I guess while I was fighting to stay conscious the man on the other side of the glass had come in. 'Cause when I opened my eyes he was there, sitting across from me.
"Are you okay?" he looked slightly concerned at my bloodless face.
"Fine," I snapped.
The concern quickly fled his face at my tone. He looked down at a folder that couldn't have contained much considering they didn't know even my name. "Let's start with your name," he coaxed.
I remained silent.
His eyes turned considerably colder, "do you have family we can call?"
I shook my head no. The only family I had definitely couldn't be reached by phone, maybe by a necromancer, but no phone.
"Parents, siblings, anyone?" I kept shaking my head, which just made the pain worse because of my concussion.
The agent just looked at me, assessing, "You're no older than seventeen, who are you living with?"
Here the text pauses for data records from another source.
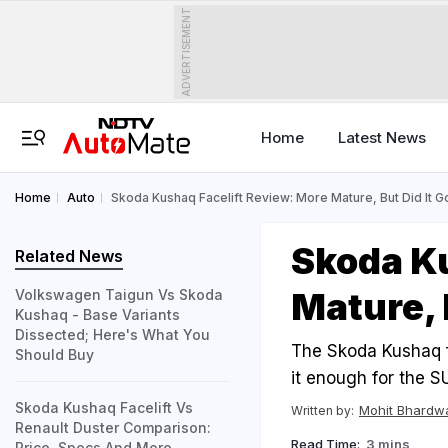
ADVERTISEMENT
Home
Latest News
Home
Auto
Skoda Kushaq Facelift Review: More Mature, But Did It 
Skoda Ku
Related News
Mature, 
Volkswagen Taigun Vs Skoda
Kushaq - Base Variants
Dissected; Here's What You
The Skoda Kushaq fa
Should Buy
it enough for the 
Skoda Kushaq Facelift Vs
Mohit Bhardw
Written by:
Renault Duster Comparison:
Read Time:
3 mins
Price, Specs And More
Actually, I was sixteen, "Me, myself, and I," I answered somewhat smarmily.
I looked behind the man at the glass again. Behind it stood Agent David and a man who I'd consider handsome for his age. They stood stiff-jawed as if no one talked to this man in front of me like I had.
I faced the current interrogator and gestured to the glass, "They don't like it when I talk mean to you," I giggled. Ah, good old concussions. They never fail to get me in trouble or reduce my common sense to nothing.
"Are sure you're fine?" he asked cautiously.
I nodded enthusiastically. Again, concussion acting here.
"Right," he said, though clearly I wasn't believable in my insistence I was fine. "What were you doing at the crime scene?"
"Looking for a puppy," I laughed at my own stupid joke.
"A puppy?" He repeated skeptically.
"No!" I shouted, "Not a puppy, a big, bad wolf! With sharp teeth and claws!" By this time, I was clearly out of my mind from pain.
"Have you been taking any drugs?" he asked.
I shook my head vigorously, "Never! Drugs are icky. They make it hard to fly."
He- understandably- looked at me quiet weirdly, "Mm-hmmm. Well, maybe you can start from the beginning on this one?"
I looked down at my hands sadly, "Then Fang will be mad. And then we'd get in a fight and all the kids will get sad."
The man responded warily, "Who's Fang, what kids? And I won't tell anyone." Then he motioned with his hand behind him. Even though I didn't know at the time, the agent was signaling for the man and woman behind the glass to shut off the cameras and voice recorders.
"Oh," I said confusedly, "Fang's gone and the kids are dead. What won't you tell?"
"Your story," the man said patiently, "I won't tell anyone your story."
"Hmmm," I assessed the situation as best my befuddled brain could, "Well, about sixteen years ago the first of six genetically altered bird kids was born…"
Somehow (rather it was a miracle or terrible mistake to tell him), I managed to most of it out before I passed out.